The Dow Jones industrial average closed essentially unchanged, up 0.90 at 8368.94, while the broader-based Standard & Poor's 500-stock index fell 8.08, or 0.9 percent, to 882.15. The technology-heavy Nasdaq composite index dropped 1.2 percent, closing down 15.29 at 1300.54.

The Dow lost almost 200 points before noon as investors worried that falling consumer confidence would lead to a further slowdown in consumer spending during the crucial holiday shopping season, or even another recession following the one last year. But less than two hours before the market's closing bell, investors started buying again.

"We were looking for a decline in confidence, but not this big a decline, so a lot of investors were scared initially by the specter of a double-dip recession," said Wayne M. Ayers, chief economist at FleetBoston Financial. "But in the end, as has been the pattern lately, the market bounced back despite the bad news."

The consumer confidence index compiled by the Conference Board, a nonprofit business group based in New York City, fell to 79.4 for the first three weeks in October, from 93.7 in September, and is now at its lowest level since November 1993. The index, which is based on a survey of 5,000 households, has fallen for five consecutive months.

"A weak labor market, the threat of military action in Iraq and a prolonged decline in the financial markets" were the main factors behind the drop, said Lynn Franco, director of the Conference Board's Consumer Research Center.

In assessing their present situation, 27.6 percent of consumers rated the current business climate as "bad," up from 23.8 percent a month ago. Consumers' outlook for the next six months, which had improved in September, worsened this month, as more than 14 percent of those surveyed said they expect business conditions to deteriorate, compared with 9.7 percent the last time the survey was conducted.

Measures of public opinion about the job market and of consumers' future income expectations also took a significantly more negative turn this month, after a string of recent announcements that disclosed the prospect of further layoffs at companies such as Lucent Technologies and Sun Microsystems.

But several market analysts said that consumer confidence surveys are at best an imperfect indicator of consumer behavior and noted that people have continued to spend in the past despite dismal confidence numbers.

"What counts is not just how people feel but what they do," Ayers said.

The Conference Board survey actually reinforced some analysts' opinion that the stock market has been recovering since Oct. 9, when the Dow reached its lowest level in five years.

"To demonstrate that the market hit a low, you need the consumer to be sick and tired of everything. You need a real throw-in-the-towel kind of sentiment," said Michael K. Farr, president and majority owner of the money-management firm Farr, Miller & Washington.

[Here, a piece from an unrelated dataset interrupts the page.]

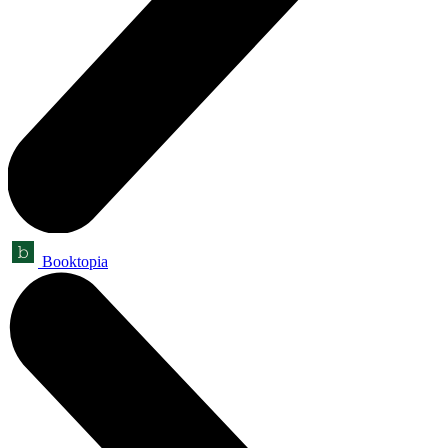
Booktopia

"This was that kind of number, and it's the best indication yet that while we may see continued weakness, we won't see a lower bottom than we saw a few weeks ago," he added.

Contributing to yesterday's decline on the S&P 500 was an announcement from BP PLC, Europe's largest oil company, which lowered production forecasts, causing investors to spurn energy stocks.

The late-day rebound was led in part by an announcement from Procter & Gamble that its third-quarter earnings had beaten analysts' expectations. The stock finished up almost 4 percent yesterday. Investors will be paying close attention to a pair of announcements in coming days.

On Friday, the Labor Department releases job figures for October, which are expected to show an increase in the U.S. unemployment rate from last month's 5.6 percent level.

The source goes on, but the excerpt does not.